Appeals and Grievances - RN, Senior

Blue Shield of CaliforniaLong Beach, CA
Hybrid

About The Position

The Member Appeals and Grievances team is responsible for clinically reviewing member appeals and grievances that are the result of either a preservice, post-service or claim denial. The Appeals and Grievances RN Senior will report to the Appeals and Grievances Manager. In this role you will perform accurate and timely clinical review of member-initiated appeals or appeals initiated on behalf of members from an authorized representative. The RNs perform first level appeal reviews for members utilizing Milliman Care Guidelines, Member Handbook or Evidence of Coverage, Department of Managed Care (DMHC) guidelines, ASAM, WPATH, ABA, CALOCUS, LOCUS and other nationally recognized professional guidelines such as NCCN, NCQA, DOI, and ACOG. The successful RN candidate will review both inpatient and outpatient member appeals for benefits, medical necessity, coding accuracy and medical policy compliance. Our leadership model is about developing great leaders at all levels and creating opportunities for our people to grow – personally, professionally, and financially.
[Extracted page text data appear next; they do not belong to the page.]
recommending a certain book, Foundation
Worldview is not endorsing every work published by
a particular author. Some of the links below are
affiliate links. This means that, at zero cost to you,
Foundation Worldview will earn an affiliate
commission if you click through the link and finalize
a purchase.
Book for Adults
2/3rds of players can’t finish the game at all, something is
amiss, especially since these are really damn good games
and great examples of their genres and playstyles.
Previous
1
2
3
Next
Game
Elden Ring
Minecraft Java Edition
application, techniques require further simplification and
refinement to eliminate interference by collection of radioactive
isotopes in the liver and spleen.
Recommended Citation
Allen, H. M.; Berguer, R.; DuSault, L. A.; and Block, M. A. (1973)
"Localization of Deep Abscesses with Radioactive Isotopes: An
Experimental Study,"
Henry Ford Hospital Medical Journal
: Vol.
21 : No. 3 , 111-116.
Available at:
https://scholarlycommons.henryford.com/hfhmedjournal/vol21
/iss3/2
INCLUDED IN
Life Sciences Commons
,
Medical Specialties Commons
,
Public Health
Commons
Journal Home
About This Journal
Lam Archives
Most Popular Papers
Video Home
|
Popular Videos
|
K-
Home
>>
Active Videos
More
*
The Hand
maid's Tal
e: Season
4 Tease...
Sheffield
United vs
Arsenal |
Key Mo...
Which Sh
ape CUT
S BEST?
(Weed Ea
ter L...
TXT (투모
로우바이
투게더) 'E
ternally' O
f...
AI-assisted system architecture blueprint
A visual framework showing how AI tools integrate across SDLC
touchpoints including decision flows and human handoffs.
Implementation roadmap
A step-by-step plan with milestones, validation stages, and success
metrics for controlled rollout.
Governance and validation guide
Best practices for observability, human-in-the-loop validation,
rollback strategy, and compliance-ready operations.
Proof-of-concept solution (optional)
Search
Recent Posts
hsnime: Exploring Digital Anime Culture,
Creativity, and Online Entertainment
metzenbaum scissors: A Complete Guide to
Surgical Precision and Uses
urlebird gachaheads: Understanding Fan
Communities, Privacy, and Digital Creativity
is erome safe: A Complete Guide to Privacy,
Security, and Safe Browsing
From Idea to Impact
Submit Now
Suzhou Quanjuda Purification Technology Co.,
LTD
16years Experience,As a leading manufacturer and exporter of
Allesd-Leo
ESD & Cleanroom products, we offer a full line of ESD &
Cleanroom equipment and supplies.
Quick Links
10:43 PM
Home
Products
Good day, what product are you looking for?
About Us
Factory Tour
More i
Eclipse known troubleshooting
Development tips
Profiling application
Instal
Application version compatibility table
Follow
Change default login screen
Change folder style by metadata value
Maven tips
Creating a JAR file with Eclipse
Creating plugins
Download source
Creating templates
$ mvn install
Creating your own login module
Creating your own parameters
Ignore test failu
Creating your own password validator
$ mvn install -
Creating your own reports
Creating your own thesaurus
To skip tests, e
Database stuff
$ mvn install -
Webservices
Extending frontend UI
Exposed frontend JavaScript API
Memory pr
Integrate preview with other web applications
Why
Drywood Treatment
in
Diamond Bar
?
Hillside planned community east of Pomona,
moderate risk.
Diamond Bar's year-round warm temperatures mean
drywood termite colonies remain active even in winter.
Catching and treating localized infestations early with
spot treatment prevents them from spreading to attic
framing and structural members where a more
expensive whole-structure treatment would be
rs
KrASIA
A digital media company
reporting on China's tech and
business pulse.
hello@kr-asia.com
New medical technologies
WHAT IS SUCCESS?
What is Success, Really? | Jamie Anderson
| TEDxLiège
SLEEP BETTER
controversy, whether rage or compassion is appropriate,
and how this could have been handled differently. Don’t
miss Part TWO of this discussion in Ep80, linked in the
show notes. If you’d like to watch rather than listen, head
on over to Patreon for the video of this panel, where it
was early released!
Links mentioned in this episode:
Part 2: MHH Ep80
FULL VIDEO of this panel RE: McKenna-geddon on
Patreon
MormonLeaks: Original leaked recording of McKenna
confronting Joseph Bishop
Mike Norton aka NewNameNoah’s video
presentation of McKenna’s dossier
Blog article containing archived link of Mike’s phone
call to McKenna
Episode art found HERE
We are looking for leaders that are energized by creative and critical thinking, building and sustaining high-performing teams, getting results the right way, and fostering continuous learning.

Requirements

  • Requires a current CA RN License
  • Requires at least 5 years of prior experience in nursing, healthcare or other related fields
  • Demonstrate the ability to act independently using sound clinical judgement with acquired basic computer skillset utilizing programs such as Microsoft, shared drives, TEAMS, PDF etc.

Nice To Haves

  • emphasis on Behavioral Health/Mental Health preferred but not required
  • Bachelor of Science in Nursing or Advanced Degree preferred
  • Knowledge of Commercial, ASO, Medicare Advantage and benefit reviews with emphasis on Behavioral Health/Mental Health appeals review but not required.
  • Knowledge of CPT, ICD-10, HCPCS and billing practices

Responsibilities

  • Identify issues, and with assistance, execute corrective action
  • Prepares and submits clinical case reviews to the Medical Director (MD) for MD collaboration and medical necessity determination
  • Communicates determinations to the providers in compliance with state, federal and accreditation requirements
  • Works well in a fast paced, production environment
  • Initiates appropriate referrals for members’ needs to other departments such as Case Management, Utilization Management and Pharmacy.